In the last few months I can recall reading two threads over on hammockforums about people losing their lives to falling branchs - one was a young man who IIRC had the tree fall over his hammock, the other was a large limb that fell onto a tent.

I'm sure statistically there are more cars passing on a village highstreet than limbs falling, but what does that really say?

My concern isn't that limbs fall, it is that I could be asleep and unable to react to a limb falling.

Another example: I'd be less concerned to hike through an area where flashfloods occur than to sleep in the same area.

If I were to camp in a Beech forest I would stick to hanging from younger trees.

Also you have to consider the weather too. Just like I'd take more care crossing a street in the centre of a city than a village high street, in high winds I'll pick my camp much more carefully. Remember the gale force winds we had a few weeks ago? I camped out in that and slept like a wain (rocked to sleep in my hammock) but you wouldn't have caught me in a beech wood.
 

resnikov

Bushcrafter (boy, I've got a lot to say!)
Also you have to consider the weather too. Just like I'd take more care crossing a street in the centre of a city than a village high street, in high winds I'll pick my camp much more carefully. Remember the gale force winds we had a few weeks ago? I camped out in that and slept like a wain (rocked to sleep in my hammock) but you wouldn't have caught me in a beech wood.

That did come up in conversation whilst we were there and we figured the winds would have shifted any thing that was likely to fall at the moment.
 

Tilia

Forager
Feb 3, 2011
151
0
netherlands
If folk would like to refute this I suggest instead of looking for examples of limbs falling off trees (yes it happens) but of limbs falling on top of someone sleeping under them. The danger is so slim as not to be worth worrying about, now how do you get to your woodland? that is where you are in danger.
only a verry small percentage off lightning strikes humans, but i wont stand in a open field with a lighting storm to
its all about common sens imo
 
Feb 6, 2011
321
0
none
Mature beech are the worst culprits , hence the name widow maker,i have 2 huge beech on my site coming to the end of their lives, and last week without warning a limb about 40 feet long weighing i guess about 4 tons just fell off , dont want to be a scare monger but i personally would not pitch under a mature beech tree, and adise anybody staying at my place not to .
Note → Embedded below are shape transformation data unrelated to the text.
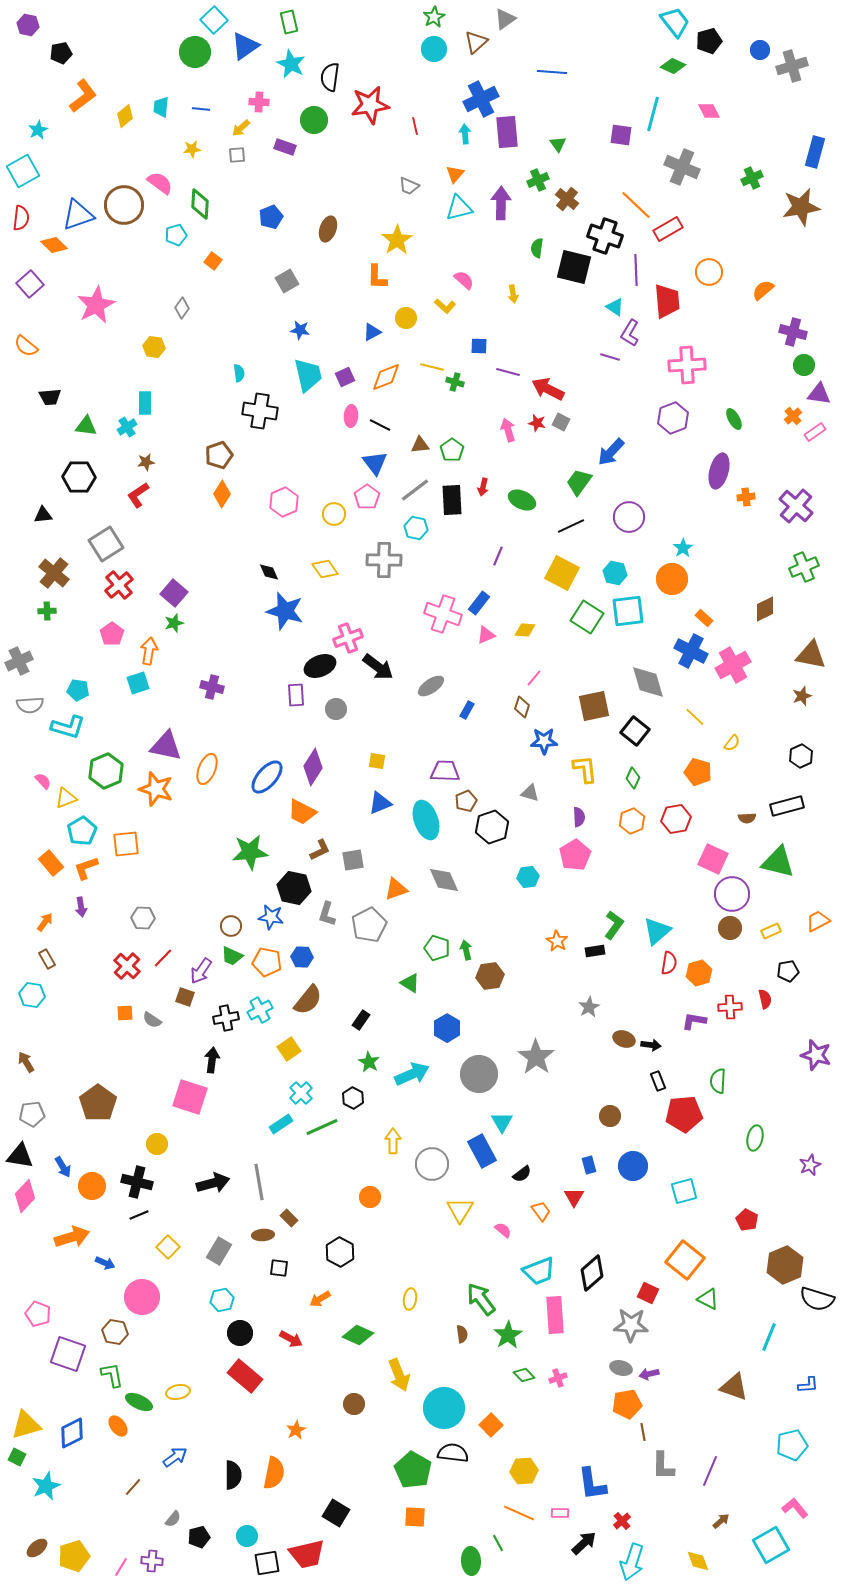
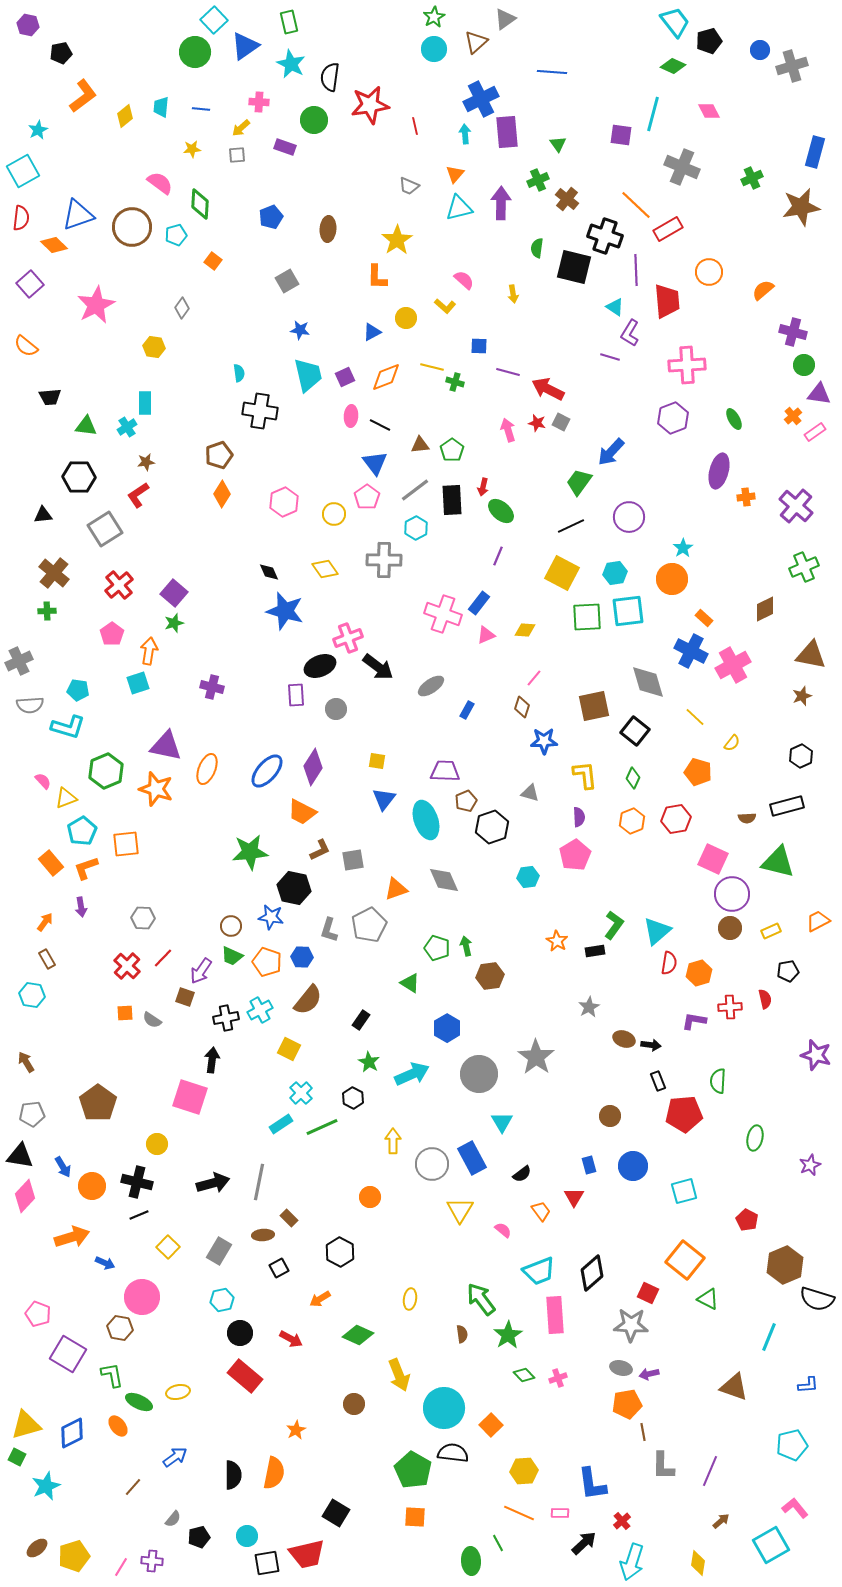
brown circle at (124, 205): moved 8 px right, 22 px down
brown ellipse at (328, 229): rotated 15 degrees counterclockwise
green ellipse at (522, 500): moved 21 px left, 11 px down; rotated 16 degrees clockwise
cyan hexagon at (416, 528): rotated 20 degrees clockwise
gray square at (106, 544): moved 1 px left, 15 px up
cyan hexagon at (615, 573): rotated 20 degrees counterclockwise
green square at (587, 617): rotated 36 degrees counterclockwise
yellow L-shape at (585, 769): moved 6 px down
blue ellipse at (267, 777): moved 6 px up
blue triangle at (380, 803): moved 4 px right, 4 px up; rotated 30 degrees counterclockwise
gray L-shape at (327, 914): moved 2 px right, 16 px down
green arrow at (466, 950): moved 4 px up
orange pentagon at (267, 962): rotated 8 degrees clockwise
yellow square at (289, 1049): rotated 30 degrees counterclockwise
blue rectangle at (482, 1151): moved 10 px left, 7 px down
gray line at (259, 1182): rotated 21 degrees clockwise
black square at (279, 1268): rotated 36 degrees counterclockwise
brown hexagon at (115, 1332): moved 5 px right, 4 px up
purple square at (68, 1354): rotated 12 degrees clockwise
yellow diamond at (698, 1561): moved 2 px down; rotated 30 degrees clockwise
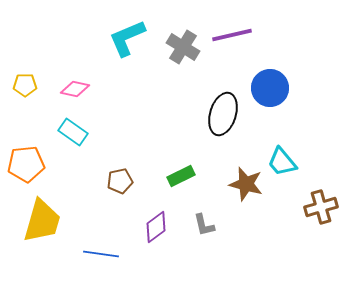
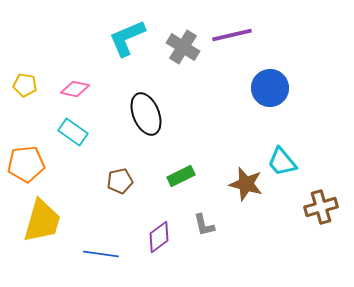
yellow pentagon: rotated 10 degrees clockwise
black ellipse: moved 77 px left; rotated 39 degrees counterclockwise
purple diamond: moved 3 px right, 10 px down
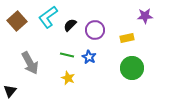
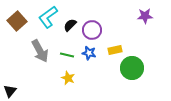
purple circle: moved 3 px left
yellow rectangle: moved 12 px left, 12 px down
blue star: moved 4 px up; rotated 16 degrees counterclockwise
gray arrow: moved 10 px right, 12 px up
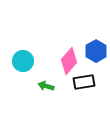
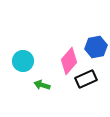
blue hexagon: moved 4 px up; rotated 20 degrees clockwise
black rectangle: moved 2 px right, 3 px up; rotated 15 degrees counterclockwise
green arrow: moved 4 px left, 1 px up
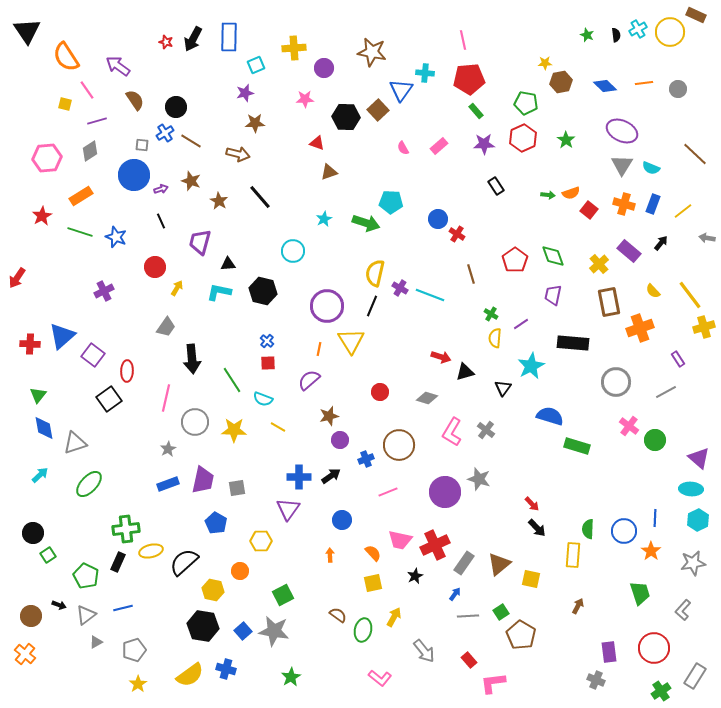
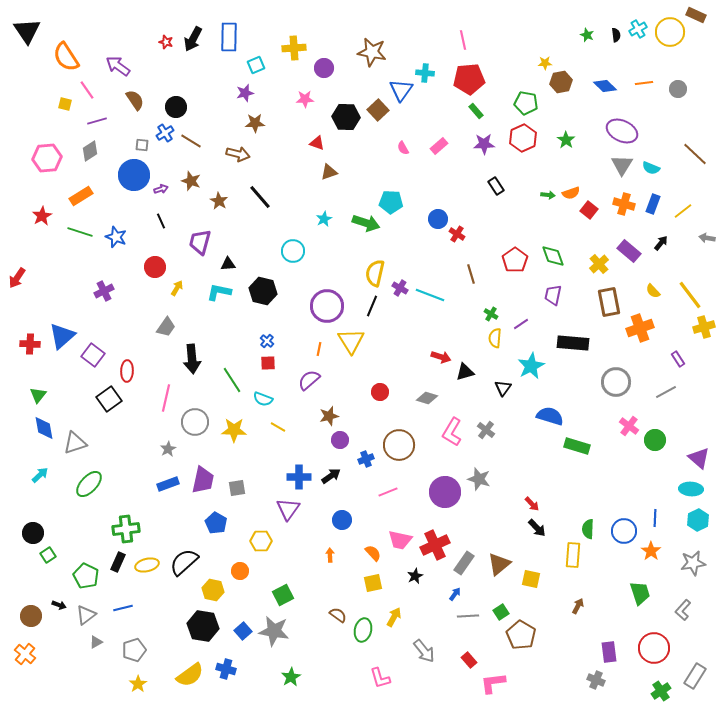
yellow ellipse at (151, 551): moved 4 px left, 14 px down
pink L-shape at (380, 678): rotated 35 degrees clockwise
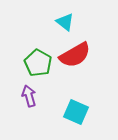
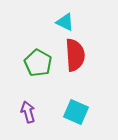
cyan triangle: rotated 12 degrees counterclockwise
red semicircle: rotated 64 degrees counterclockwise
purple arrow: moved 1 px left, 16 px down
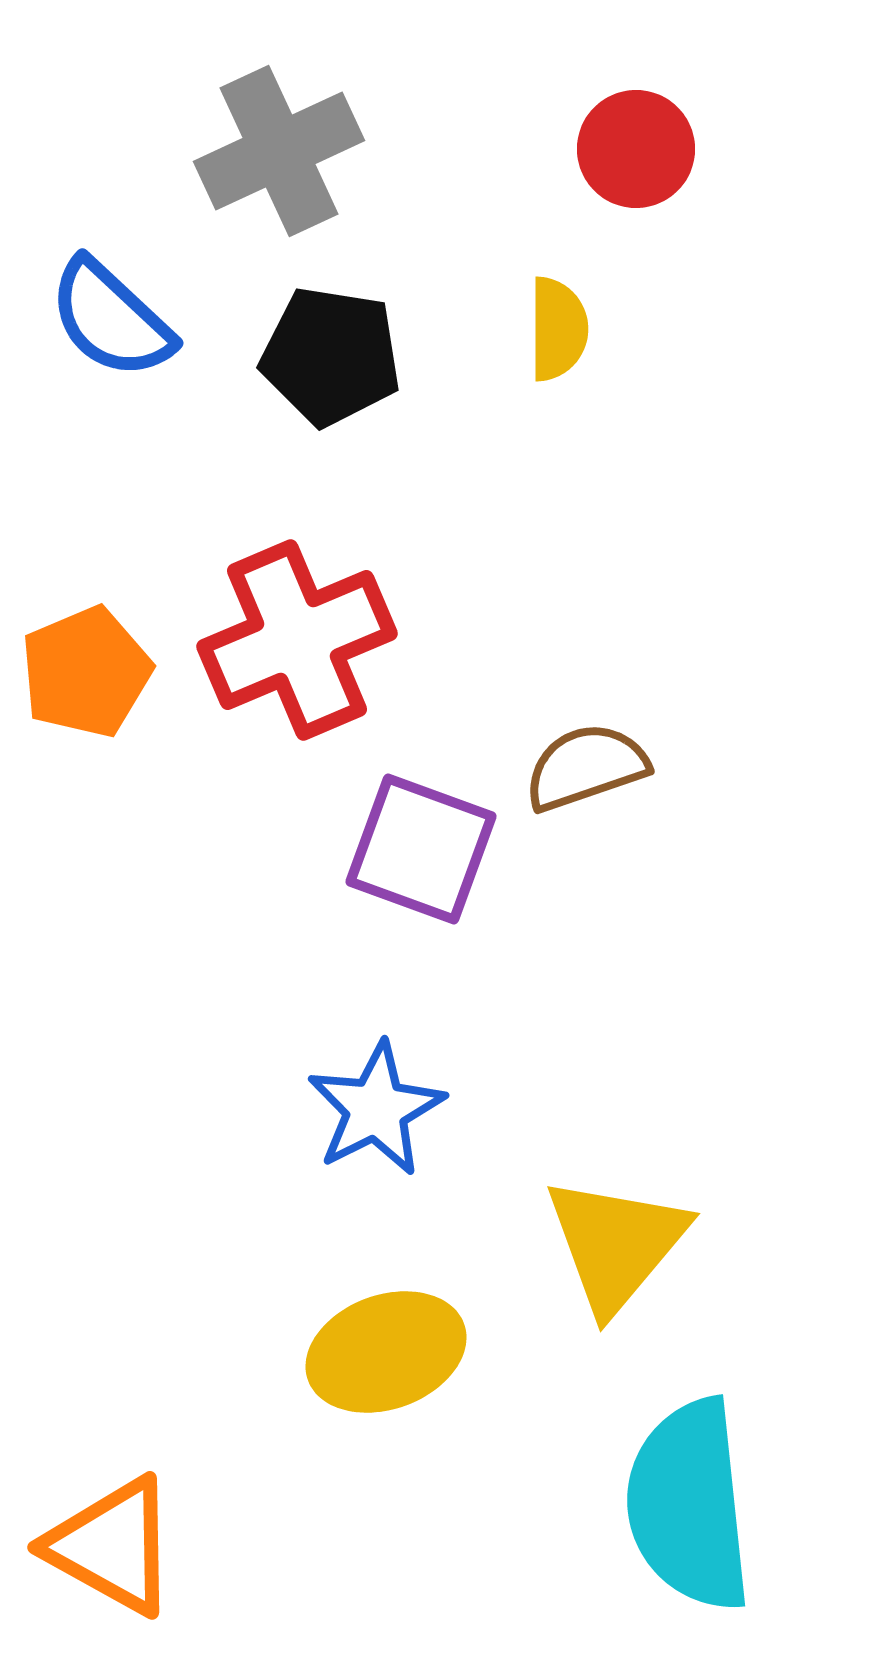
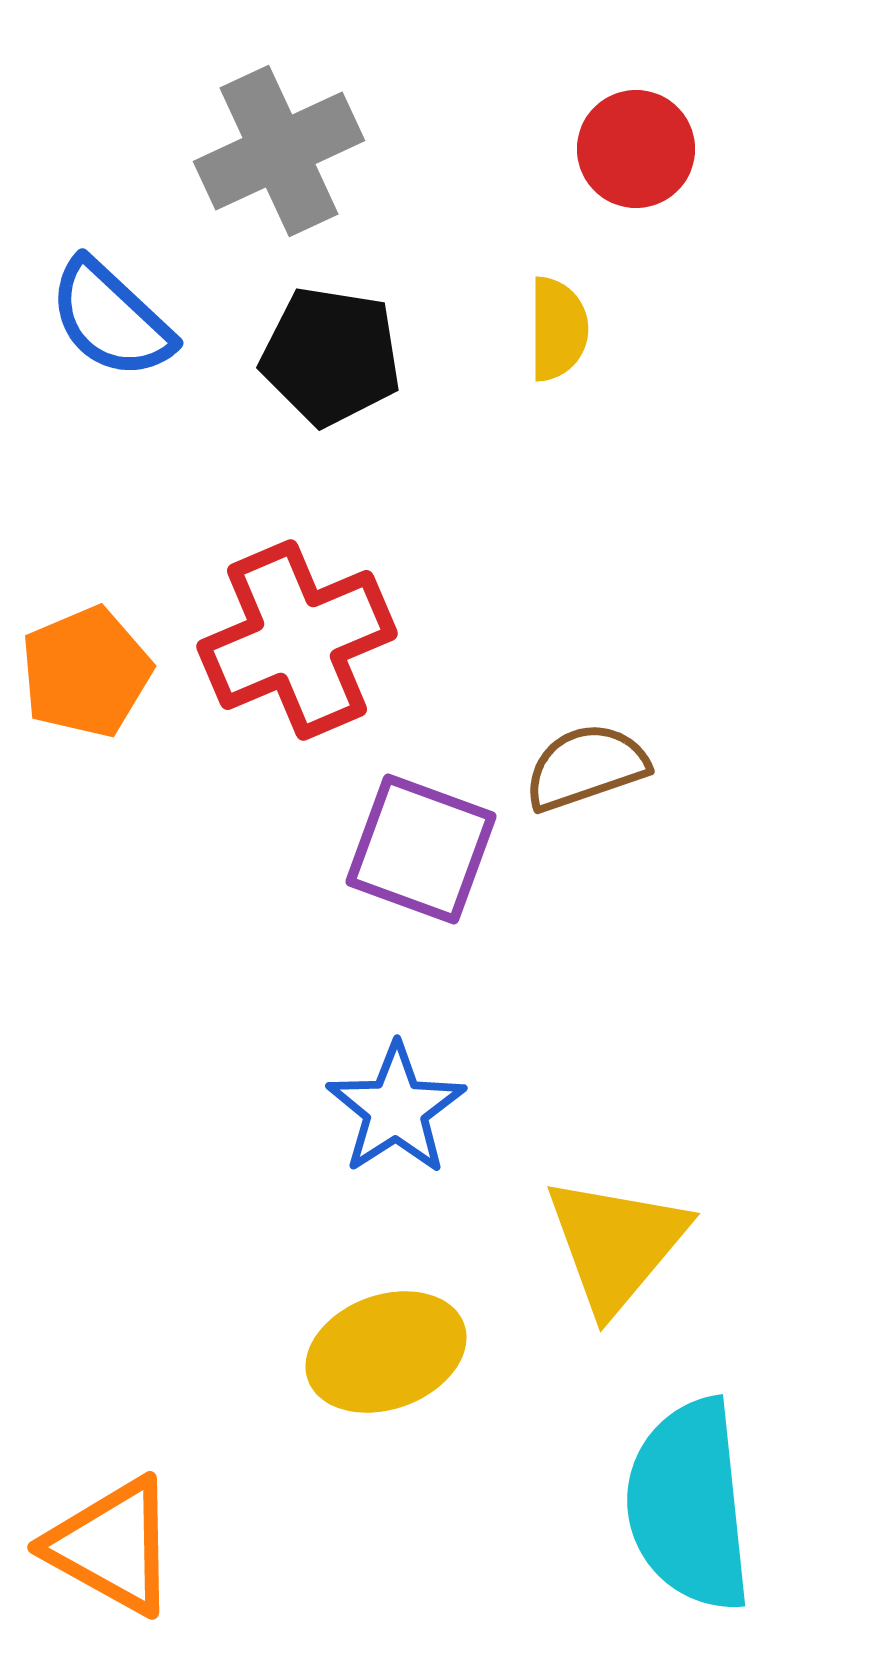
blue star: moved 20 px right; rotated 6 degrees counterclockwise
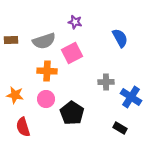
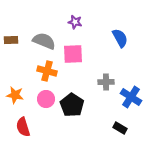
gray semicircle: rotated 140 degrees counterclockwise
pink square: moved 1 px right, 1 px down; rotated 25 degrees clockwise
orange cross: rotated 12 degrees clockwise
black pentagon: moved 8 px up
ps. i have had them checked and major surgery done on them since .
 

Highbinder

Full Member
Jul 11, 2010
1,257
2
Under a tree
I agree you are more likely to come a cropper driving to the woods !
NS

Sure but you don't tempt fate by watching a movie while you drive or something equally daft do you? You understand theres a risk so you do everything you can to remain vigilant. So assuming you had a choice to pitch under beech or not why would you?
 

mountainm

Bushcrafter through and through
Jan 12, 2011
9,990
12
Selby
www.mikemountain.co.uk
Mature beech are the worst culprits , hence the name widow maker,i have 2 huge beech on my site coming to the end of their lives, and last week without warning a limb about 40 feet long weighing i guess about 4 tons just fell off , dont want to be a scare monger but i personally would not pitch under a mature beech tree, and adise anybody staying at my place not to .

ps. i have had them checked and major surgery done on them since .

What kind of Diameter trunk constitutes mature then?